(EXERCISE DESCRIPTION): Return all the lines below exactly as written. Drop every picture.

(STORED DATA):
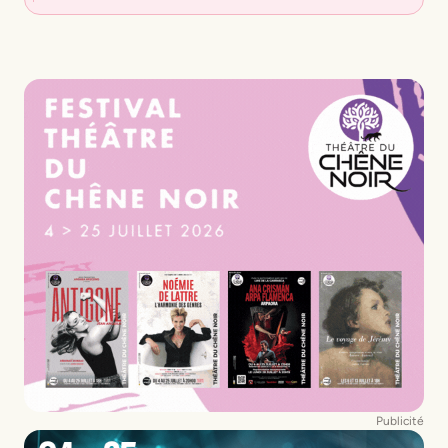
Publicité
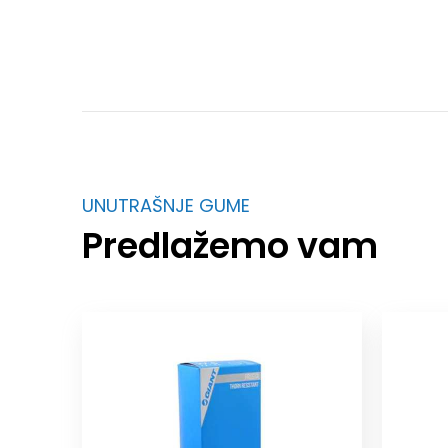
UNUTRAŠNJE GUME
Predlažemo vam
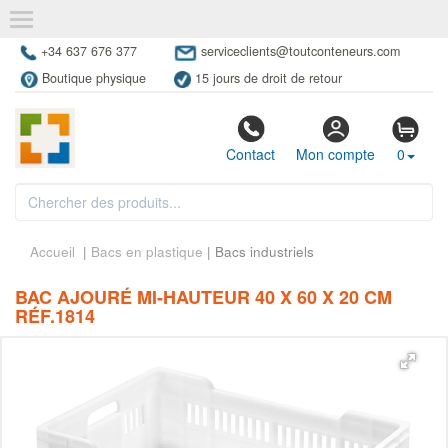
+34 637 676 377
serviceclients@toutconteneurs.com
Boutique physique
15 jours de droit de retour
Contact
Mon compte
0
Accueil
|
Bacs en plastique
| Bacs industriels
BAC AJOURÉ MI-HAUTEUR 40 X 60 X 20 CM
RÉF.1814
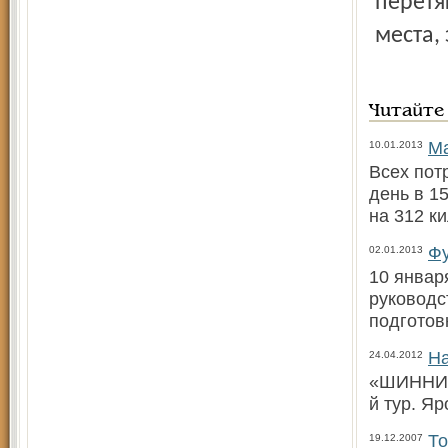
перетя
места, 
Читайте
Ма
10.01.2013
Всех пот
день в 1
на 312 к
Фу
02.01.2013
10 январ
руководс
подготов
На
24.04.2012
«ШИННИК»
й тур. Я
То
19.12.2007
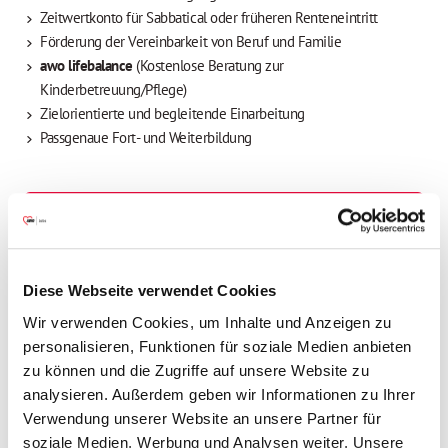
Zeitwertkonto für Sabbatical oder früheren Renteneintritt
Förderung der Vereinbarkeit von Beruf und Familie
awo lifebalance
(Kostenlose Beratung zur
Kinderbetreuung/Pflege)
Zielorientierte und begleitende Einarbeitung
Passgenaue Fort- und Weiterbildung
Ihre Vorteile
24.12. und 31.12. arbeitsfrei
Diese Webseite verwendet Cookies
Wir verwenden Cookies, um Inhalte und Anzeigen zu
Betriebliche Altersvorsorge
personalisieren, Funktionen für soziale Medien anbieten
zu können und die Zugriffe auf unsere Website zu
analysieren. Außerdem geben wir Informationen zu Ihrer
Betriebsarzt
Verwendung unserer Website an unsere Partner für
soziale Medien, Werbung und Analysen weiter. Unsere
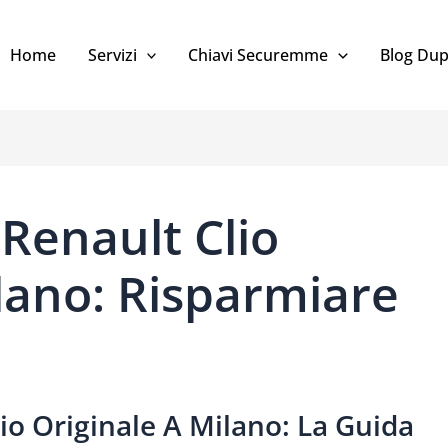
Home
Servizi
Chiavi Securemme
Blog Dup
Renault Clio
lano: Risparmiare
io Originale A Milano: La Guida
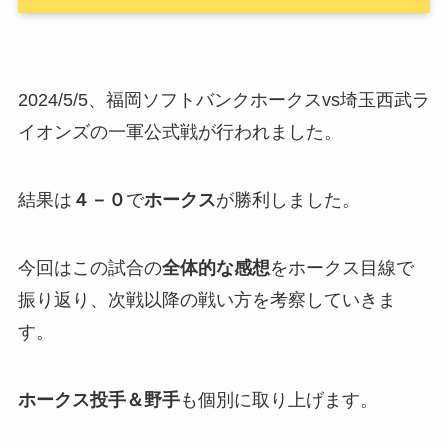
2024/5/5、福岡ソフトバンクホークスvs埼玉西武ラ
イオンズの一軍公式戦が行われました。
結果は
４－０
で
ホークス
が勝利しました。
今回はこの試合の
全体的な感想
をホークス目線で
振り返り、次戦以降の戦い方を考察していきま
す。
ホークス投手＆野手
も個別に取り上げます。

(EXPECTED OUTPUT):
Publicité
UNUTRAŠNJE GUME
Predlažemo vam
+34 637 676 377
serviceclients@toutconteneurs.com
Boutique physique
15 jours de droit de retour
Contact
Mon compte
0
Accueil
|
Bacs en plastique
| Bacs industriels
BAC AJOURÉ MI-HAUTEUR 40 X 60 X 20 CM
RÉF.1814
перетя
места, 
Читайте
Ма
10.01.2013
Всех пот
день в 1
на 312 к
Фу
02.01.2013
10 январ
руководс
подготов
На
24.04.2012
«ШИННИК»
й тур. Я
То
19.12.2007
Zeitwertkonto für Sabbatical oder früheren Renteneintritt
Förderung der Vereinbarkeit von Beruf und Familie
awo lifebalance
(Kostenlose Beratung zur
Kinderbetreuung/Pflege)
Zielorientierte und begleitende Einarbeitung
Passgenaue Fort- und Weiterbildung
Ihre Vorteile
24.12. und 31.12. arbeitsfrei
Diese Webseite verwendet Cookies
Wir verwenden Cookies, um Inhalte und Anzeigen zu
Betriebliche Altersvorsorge
personalisieren, Funktionen für soziale Medien anbieten
zu können und die Zugriffe auf unsere Website zu
analysieren. Außerdem geben wir Informationen zu Ihrer
Betriebsarzt
Verwendung unserer Website an unsere Partner für
soziale Medien, Werbung und Analysen weiter. Unsere
Home
Servizi
Chiavi Securemme
Blog Dup
Renault Clio
lano: Risparmiare
io Originale A Milano: La Guida
2024/5/5、福岡ソフトバンクホークスvs埼玉西武ラ
イオンズの一軍公式戦が行われました。
結果は
４－０
で
ホークス
が勝利しました。
今回はこの試合の
全体的な感想
をホークス目線で
振り返り、次戦以降の戦い方を考察していきま
す。
ホークス投手＆野手
も個別に取り上げます。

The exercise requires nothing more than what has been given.